Every year in September or October, the country starts preparing for flu season. While there are extremes in severity of the annual outbreak (from the dreaded,
and still out there, bird flu to the 2009 pandemic), each year a lot of people get flu, get sick and some wind up, much to their surprise, extremely ill from what should be a mostly preventable disease.
We have a saying about flu (well, actually, several):
• How do you tell the difference between flu and a cold? Tape a $100 bill to the front door, and if you don't feel up to getting out of bed for the money, you have the flu.
• Q: What makes it a bad flu season? A: If you get it.

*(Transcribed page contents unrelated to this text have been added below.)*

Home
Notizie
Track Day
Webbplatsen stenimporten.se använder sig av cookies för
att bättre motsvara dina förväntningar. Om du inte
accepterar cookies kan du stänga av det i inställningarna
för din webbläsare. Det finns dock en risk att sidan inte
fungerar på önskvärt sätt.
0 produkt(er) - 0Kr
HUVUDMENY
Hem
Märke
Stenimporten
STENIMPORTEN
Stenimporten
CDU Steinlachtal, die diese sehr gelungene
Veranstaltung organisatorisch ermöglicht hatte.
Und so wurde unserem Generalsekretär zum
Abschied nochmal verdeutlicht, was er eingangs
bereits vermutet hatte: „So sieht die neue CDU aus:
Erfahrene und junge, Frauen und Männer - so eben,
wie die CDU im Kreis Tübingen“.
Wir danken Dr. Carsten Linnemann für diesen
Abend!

And to get the basics covered, who should get a vaccine? Pretty much everyone, and that means you:
All persons aged 6 months and older should be vaccinated annually.
Protection of persons at higher risk for influenza-related complications should continue to be a focus of vaccination efforts as providers and programs transition to routine vaccination of all persons aged 6 months and older.
By the way,
people in the high risk category especially include
pregnant women and newborns.
The Flu Shot is Safe for Pregnant Women
Flu shots are a safe way to protect the mother and her unborn child from serious illness and complications of flu. The flu shot has been given to millions of pregnant women over many years. Flu shots have not been shown to cause harm to pregnant women or their babies. It is very important for pregnant women to get the flu shot.
Moms-to-be can get the shot, but babies under six months can't. So, to protect them, everyone around them should be vaccinated.
Finding a flu shot is easy, too, even if you don't have a regular doctor. Not only are many pharmacies and stores offering them, you can call your local Visiting Nurses Association (or go here) or public health department for local info.
So what's different about this season? Well, we have some good news for those who don't care for needles: if you're otherwise healthy, and you are under 50, you can have a nasal flu vaccine that doesn't use needles, and starting this year, if you are 18-64, you can have an intradermal vaccine that uses fine point lancets that you will barely feel.
The intradermal flu vaccine is a shot that is injected into the skin instead of the muscle. The intradermal shot uses a much smaller needle than the regular flu shot, and it requires less antigen to be as effective as the regular flu shot. Antigen is the part of the vaccine that helps your body build up protection against flu viruses.
Now here's where the politics come in. The bad news is that we have a politically charged pseudo-debate about
HPV vaccine clouding people's judgment. And while the "mandatory" part of Rick Perry's HPV stumble has many people unhappy, mandatory vaccination for other illnesses is pretty common. In this setting, for children the penalty is refused admission to school, but for adults, mandates come in many different flavors.
For an example that only affects some of us, flu vaccine for health care workers would seem to be no-brainer. Protect yourself, protect your patients, right? Not so fast. Here's a chart looking at seasonal and H1N1 pandemic vaccine in health care personnel for the 2009 season. It was a pandemic year, you may recall, and that year there were two vaccines offered: the traditional seasonal flu vax for a virus that was no longer circulating, and the pandemic H1N1 vaccine for the virus that was.
So, guess which vaccine got accepted? Why, the wrong one, of course! And why was that? Anecdotal information suggests that it's the
same reasons that everyone else cites:
Fear of adverse reactions, avoidance of medications, and the inconvenience of vaccine administration were frequently cited reasons for declining immunization. Hospital employees would be more inclined to receive future influenza immunization if vaccine administration were more accessible and if they were informed that immunization were a national health care policy.
Well, you know what? They'd be even more inclined to do it if the vax was mandatory:
That's a powerful argument for mandates, right there. They work.
So, not everyone is a health care worker. On the other hand, public health is best served by open and frank policy discussion with consensus rather than passing things by executive order with the appearance of being at the behest of the vaccine manufacturers. That may include, for example, involving bargaining units at hospitals in the discussion about mandated vaccines, and it may involve the legislature (the people's representatives) when it comes to school mandates.
The bottom line is that not all mandates are created equal, any more than all diseases and all vaccines are. And in the context of doing the right thing, don't let Michele Bachmann or Rick Perry dictate the terms of vaccine policy. It's bad enough they try to do so on climate and jobs.